Pleading guilty at Guantanamo
The effect of 9/11 plotters' confessions on the future of a controversial detention center
Maybe now we can have some "rational debate on Guantanamo," said William McGurn in The Wall Street Journal. Khalid Sheikh Mohammed and four other 9/11 plotters are saying they want to plead guilty. That, along with recent admissions in the media that closing the U.S. detention center would be a delicate matter, underscores the reality that "the problem is the people, not the place."

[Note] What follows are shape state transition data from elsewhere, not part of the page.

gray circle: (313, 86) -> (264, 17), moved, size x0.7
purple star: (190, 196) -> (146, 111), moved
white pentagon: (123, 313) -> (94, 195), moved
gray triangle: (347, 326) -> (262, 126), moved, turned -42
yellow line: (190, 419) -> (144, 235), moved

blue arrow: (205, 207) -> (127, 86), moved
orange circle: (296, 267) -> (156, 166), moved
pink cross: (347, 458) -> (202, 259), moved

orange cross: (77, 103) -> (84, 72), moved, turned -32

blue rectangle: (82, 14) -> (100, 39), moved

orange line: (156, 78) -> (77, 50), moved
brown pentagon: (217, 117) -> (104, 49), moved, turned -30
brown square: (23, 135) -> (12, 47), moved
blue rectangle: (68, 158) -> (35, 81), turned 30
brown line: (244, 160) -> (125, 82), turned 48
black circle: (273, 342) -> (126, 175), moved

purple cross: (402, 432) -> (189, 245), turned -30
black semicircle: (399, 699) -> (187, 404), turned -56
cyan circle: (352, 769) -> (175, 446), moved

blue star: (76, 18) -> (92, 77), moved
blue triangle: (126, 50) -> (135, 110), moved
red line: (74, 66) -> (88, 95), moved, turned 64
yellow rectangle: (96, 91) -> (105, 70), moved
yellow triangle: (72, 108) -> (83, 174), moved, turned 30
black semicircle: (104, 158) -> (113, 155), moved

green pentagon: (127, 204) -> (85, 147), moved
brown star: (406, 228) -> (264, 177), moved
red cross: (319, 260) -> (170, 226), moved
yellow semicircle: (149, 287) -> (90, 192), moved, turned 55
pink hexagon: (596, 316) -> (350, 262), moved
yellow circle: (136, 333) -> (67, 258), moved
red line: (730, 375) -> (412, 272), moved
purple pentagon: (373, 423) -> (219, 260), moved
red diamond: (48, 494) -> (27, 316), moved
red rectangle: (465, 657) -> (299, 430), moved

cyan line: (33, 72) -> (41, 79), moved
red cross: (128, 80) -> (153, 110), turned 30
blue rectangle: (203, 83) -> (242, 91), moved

If the "chaos" that erupted over the possibility the guilty pleas proved anything, said Jameel Jaffer and Ben Wizner in Salon, it was to "remind the world that the prison should be closed." There are still "some legal experts, and not just those on the right," who think President-elect Obama should follow President Bush's lead and hold suspected terrorists indefinitely without charge or trial, but surely civilian courts can do a better job than "the circus known as 'Guantanamo justice.'"
Judge Steven Henley, an Army colonel, plans to hold hearings, said Daphne Eviatar in The Washington Independent, but it's not clear how far he'll get. "When Barack Obama assumes control of the Justice and Defense departments in January, he is expected to disband the military commissions. What he will replace them with, however, remains a subject of much speculation and debate."